[Extracted records]

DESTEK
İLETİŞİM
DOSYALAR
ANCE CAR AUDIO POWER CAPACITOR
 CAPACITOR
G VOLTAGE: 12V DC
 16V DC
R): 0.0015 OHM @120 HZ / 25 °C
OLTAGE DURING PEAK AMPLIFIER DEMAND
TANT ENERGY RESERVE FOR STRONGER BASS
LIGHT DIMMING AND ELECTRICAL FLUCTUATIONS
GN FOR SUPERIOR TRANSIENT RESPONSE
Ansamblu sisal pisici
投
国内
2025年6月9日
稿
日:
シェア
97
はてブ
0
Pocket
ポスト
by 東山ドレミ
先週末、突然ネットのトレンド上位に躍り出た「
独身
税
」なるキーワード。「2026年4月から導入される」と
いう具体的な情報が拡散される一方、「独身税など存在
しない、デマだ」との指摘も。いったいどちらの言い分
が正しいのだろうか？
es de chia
--
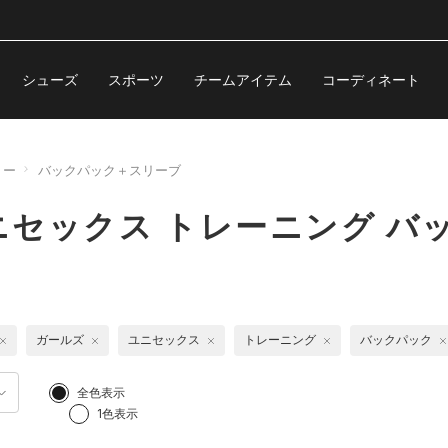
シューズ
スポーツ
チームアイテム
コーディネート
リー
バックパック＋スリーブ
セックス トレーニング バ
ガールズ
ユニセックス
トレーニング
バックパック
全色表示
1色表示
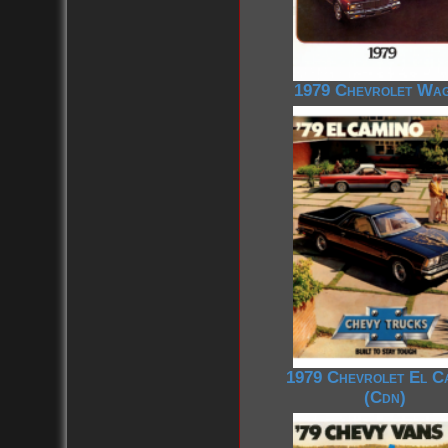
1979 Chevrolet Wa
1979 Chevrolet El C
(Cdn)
...
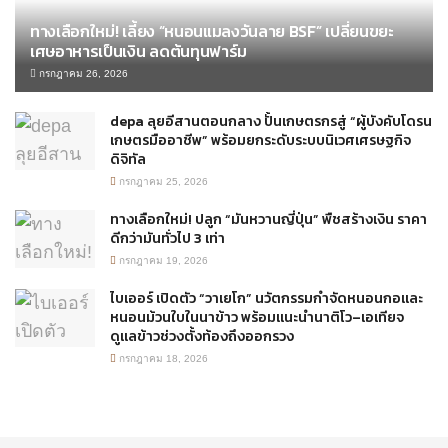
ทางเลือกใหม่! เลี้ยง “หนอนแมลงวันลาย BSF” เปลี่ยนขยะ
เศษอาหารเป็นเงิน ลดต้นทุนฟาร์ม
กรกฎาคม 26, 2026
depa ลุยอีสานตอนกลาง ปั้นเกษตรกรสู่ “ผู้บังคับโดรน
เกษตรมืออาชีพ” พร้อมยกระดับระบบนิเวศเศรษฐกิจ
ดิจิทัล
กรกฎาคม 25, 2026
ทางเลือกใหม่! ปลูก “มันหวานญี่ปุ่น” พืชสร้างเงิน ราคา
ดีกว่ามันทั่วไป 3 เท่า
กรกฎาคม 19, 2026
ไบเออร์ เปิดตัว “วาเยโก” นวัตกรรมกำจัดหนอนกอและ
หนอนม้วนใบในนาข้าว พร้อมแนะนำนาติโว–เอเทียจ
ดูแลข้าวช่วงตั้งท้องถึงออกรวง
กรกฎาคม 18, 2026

_Assigned task_
Scan the entries and show every line in which the word "กรกฎาคม" is found.

_Answer for the task_
กรกฎาคม 26, 2026
กรกฎาคม 25, 2026
กรกฎาคม 19, 2026
กรกฎาคม 18, 2026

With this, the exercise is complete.